As an example: I think we could have $G = D_3$ (the dihedral group with 6 elements), $N = \langle a \rangle$ where $a$ is a rotation, and $P = \langle b \rangle$ where $b$ is a reflection. Then $P \cap N = \{1\}$, which is not a Sylow 2-subgroup of $N$ although $N$ is normal in $G$ and $P$ is a Sylow 2-subgroup. Please let me know what you think. Thanks
This may be a bit unsatisfying, but the answer is that the Sylow $p$-subgroup of a finite group $G$ for which $|G|$ is not divisible by $p$ is simply the identity.
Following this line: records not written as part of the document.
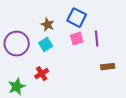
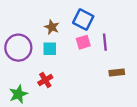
cyan square: (46, 45) -> (50, 49), turned 32

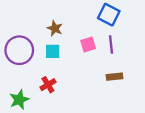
blue square: (83, 19) -> (109, 15), moved
brown rectangle: (117, 72) -> (115, 77), moved

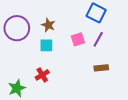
purple line: (111, 44) -> (98, 39), turned 35
purple circle: (19, 50) -> (17, 28), moved

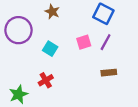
brown star: (48, 25) -> (52, 12), moved
cyan square: (46, 45) -> (50, 49), turned 32

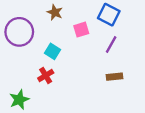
pink square: (84, 42) -> (81, 30), moved
red cross: (46, 80) -> (46, 75), moved

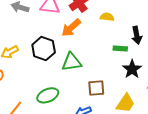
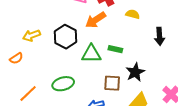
green rectangle: (120, 49) -> (115, 49), moved
black star: (132, 69) -> (135, 72), moved

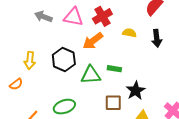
yellow arrow: (31, 35) -> (30, 60), turned -60
black arrow: (159, 36) -> (157, 38), moved

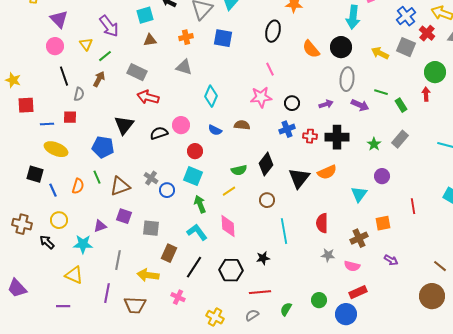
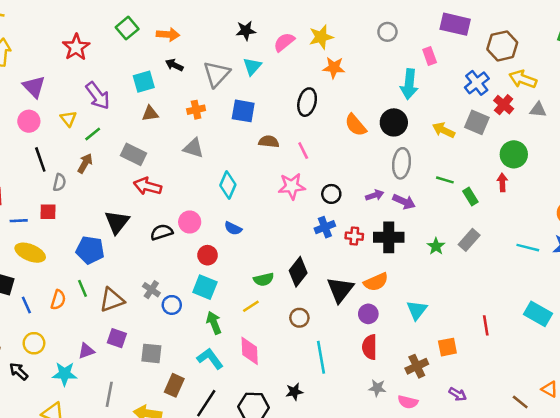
purple arrow: (360, 105) -> (404, 202), moved
brown semicircle: (242, 125) -> (269, 142), moved
purple circle: (382, 176) -> (368, 314), moved

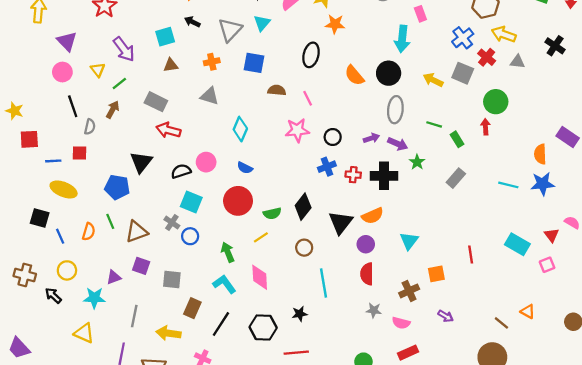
green star: (436, 246) -> (417, 162), moved
red circle: (208, 255) -> (238, 201), moved, size x1.6
cyan square: (205, 287) -> (191, 202), moved

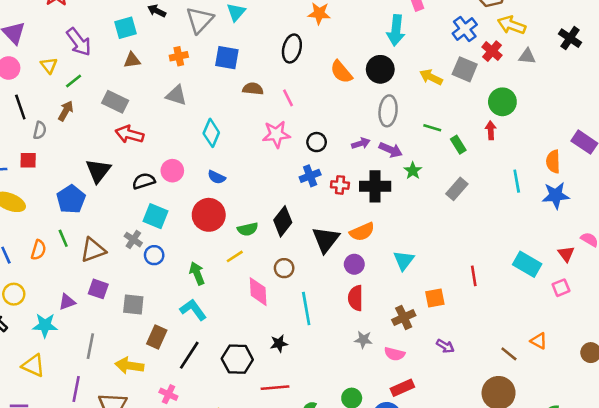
cyan line: (508, 185) -> (517, 181), moved, turned 66
blue pentagon: (117, 187) -> (71, 199), turned 30
pink diamond: (260, 277) -> (258, 292), moved

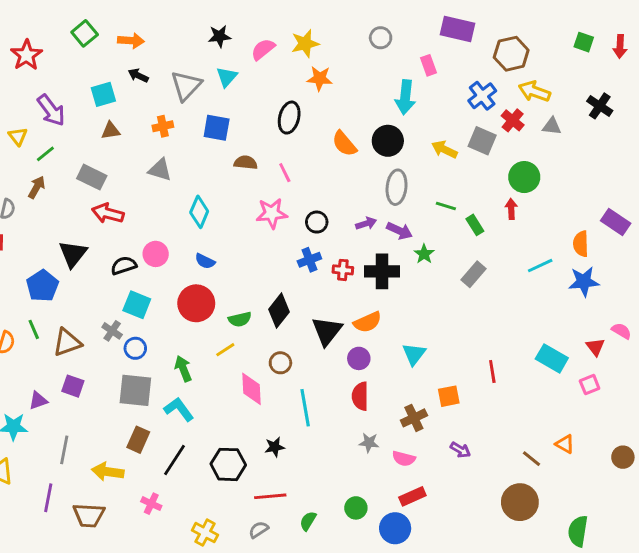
cyan line: (517, 181) -> (540, 266), turned 75
gray square: (133, 305) -> (135, 390), moved, size x1.4

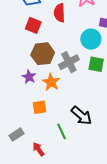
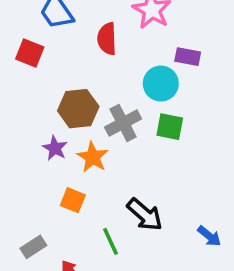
red square: (33, 25) -> (30, 53), moved
orange square: (40, 107) -> (73, 200), turned 32

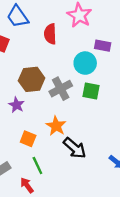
orange star: (93, 157) -> (56, 126), moved
green line: (111, 241) -> (37, 165), moved

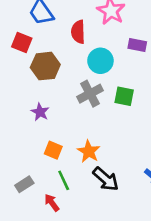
cyan circle: (85, 63) -> (100, 61), moved
brown hexagon: (32, 79) -> (45, 66), moved
orange star: (56, 126) -> (89, 151), moved
black arrow: (75, 148) -> (106, 179), moved

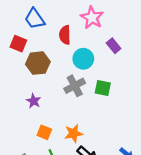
purple rectangle: (137, 45) -> (114, 46), turned 40
orange star: (89, 151) -> (74, 133), turned 30

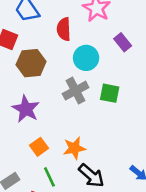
purple star: (34, 101) -> (26, 109), size x1.5
orange square: (44, 132) -> (39, 147), turned 32

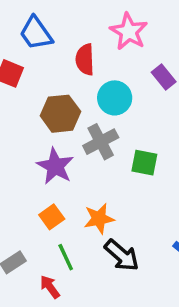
brown hexagon: (31, 63) -> (60, 114), moved
green square: (110, 93) -> (144, 163), moved
purple star: (26, 109) -> (55, 166), moved

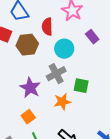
brown hexagon: (60, 114) -> (27, 45), moved
orange star: (99, 219) -> (62, 102), moved

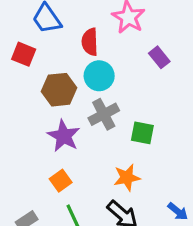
brown hexagon: (27, 45) -> (59, 90), moved
cyan circle: (64, 49) -> (99, 76), moved
orange star: (62, 102) -> (127, 178), moved

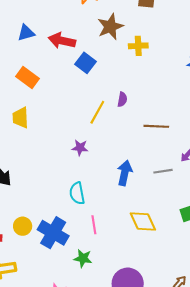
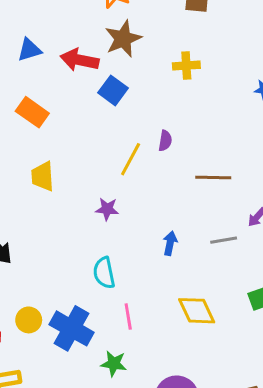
brown star: (110, 27) -> (123, 39), moved
yellow trapezoid: (21, 118) -> (43, 176), moved
blue arrow: (125, 173) -> (170, 243), size x0.7

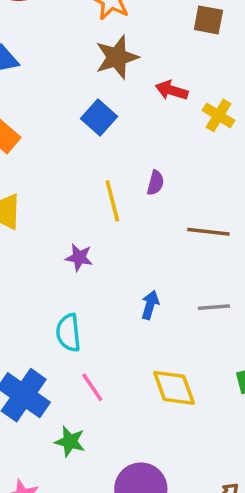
red arrow: (80, 60) -> (172, 90), moved, size x0.7
yellow cross: (186, 66) -> (219, 115), moved, turned 30
yellow line: (131, 159) -> (112, 201), turned -48
pink line: (128, 316) -> (92, 387), turned -30

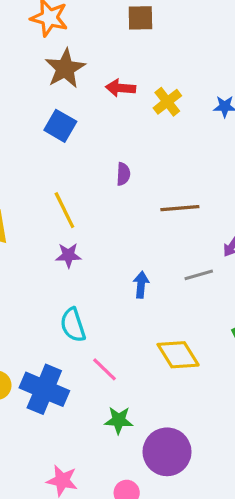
yellow cross: (219, 115) -> (167, 102), turned 32
yellow line: (112, 201) -> (64, 210), moved
green star: (70, 441) -> (119, 420), moved

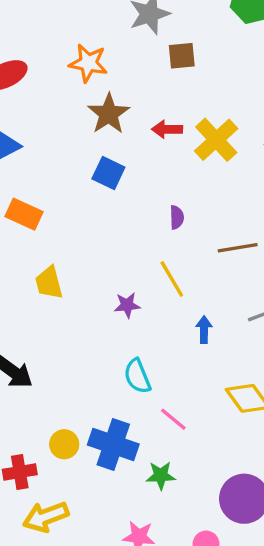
yellow cross: (167, 102) -> (216, 140), size x1.5
yellow line: (64, 210) -> (172, 279), moved
green star: (119, 420) -> (161, 475), moved

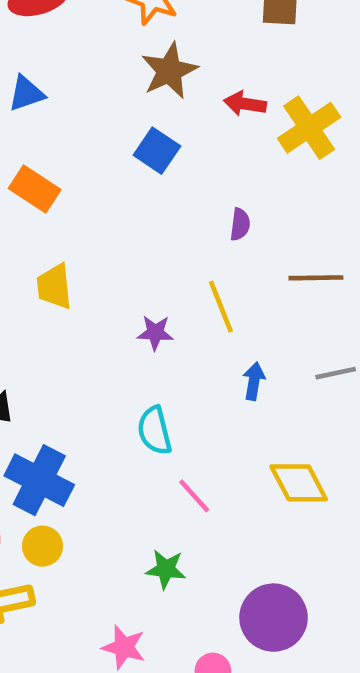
yellow circle: (64, 444) -> (43, 546), moved
blue cross: (113, 444) -> (39, 480), moved

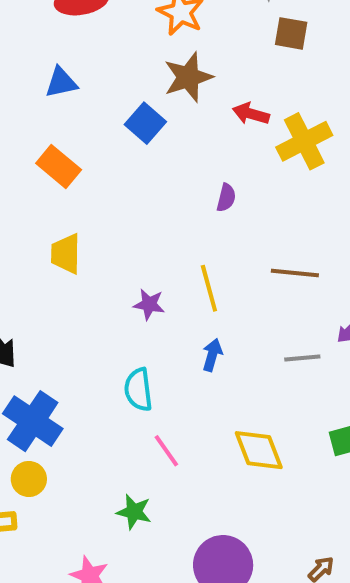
blue square: (157, 151) -> (145, 123), moved
purple semicircle: (240, 224) -> (226, 198), moved
blue arrow: (254, 381) -> (212, 355), moved

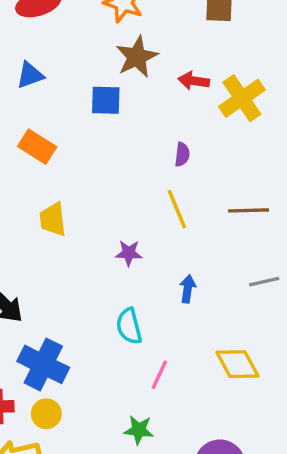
blue square: (145, 123) -> (106, 100), turned -32
yellow line: (209, 288) -> (177, 209), moved
pink line: (166, 451) -> (159, 375), turned 68

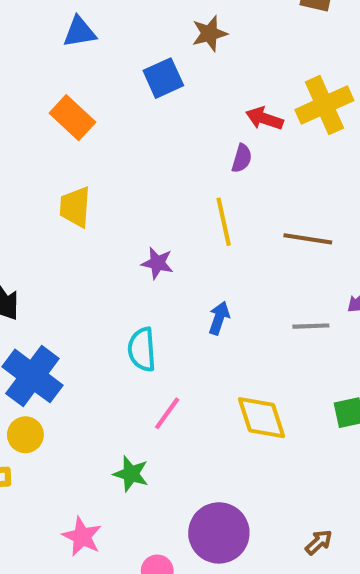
brown star: (137, 57) -> (209, 34), size x0.7
red arrow: (194, 81) -> (264, 118), moved
blue square: (106, 100) -> (163, 78), turned -36

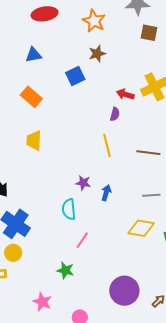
purple star: (157, 263) -> (83, 183), moved
yellow diamond: (262, 418) -> (141, 228), moved, turned -60
purple circle: (219, 533) -> (124, 291), moved

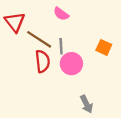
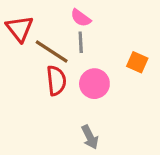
gray line: (61, 46) -> (81, 42), moved
gray arrow: (86, 104) -> (90, 137), moved

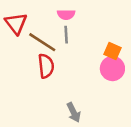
pink semicircle: (81, 18) -> (66, 15), turned -36
pink circle: (94, 84) -> (112, 69), moved

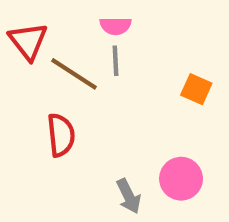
red semicircle: (46, 66) -> (61, 135), moved
pink circle: (112, 69) -> (181, 179), moved

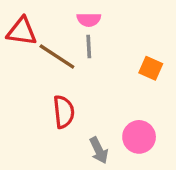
red triangle: (28, 41) -> (22, 31), turned -44
red semicircle: (61, 135) -> (64, 112), moved

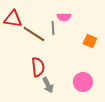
pink semicircle: (89, 20) -> (64, 17), moved
gray arrow: (99, 150) -> (48, 85), moved

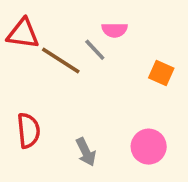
gray line: (53, 28) -> (95, 50), turned -40
red semicircle: (38, 67) -> (28, 130), moved

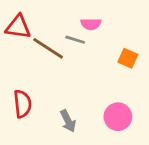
gray line: (95, 50) -> (75, 40), turned -30

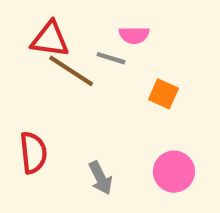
red triangle: (18, 27) -> (50, 39), moved
orange square: (128, 58) -> (163, 94), moved

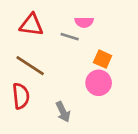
brown line: (71, 71) -> (30, 66), moved
pink circle: (174, 172) -> (99, 83), moved

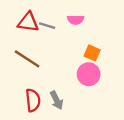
gray line: (70, 37) -> (47, 26), moved
red semicircle: (21, 96) -> (33, 100), moved

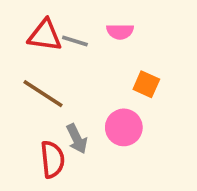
pink circle: (89, 74) -> (124, 127), moved
gray arrow: (57, 100) -> (77, 139), moved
Note that $1$ is indeed a power of $p$ for any prime $p$, so if $p^0=1$ is the highest power of $p$ dividing $|G|$, then $\{1\}$ is the Sylow $p$-subgroup. So, $P\cap N=1$ is not a contradition because $P$ is a Sylow $2$-subgroup of $D_3$ and $\{1\}$ is, in fact, the Sylow $2$-subgroup of $\langle a \rangle \cong C_3$. (For an even easier example, consider $\mathbb{Z}_6$.)
If the book doesn't define this way, it's possible that the writer just forgot to write an exception to this Proposition. This is standard in group theory literature.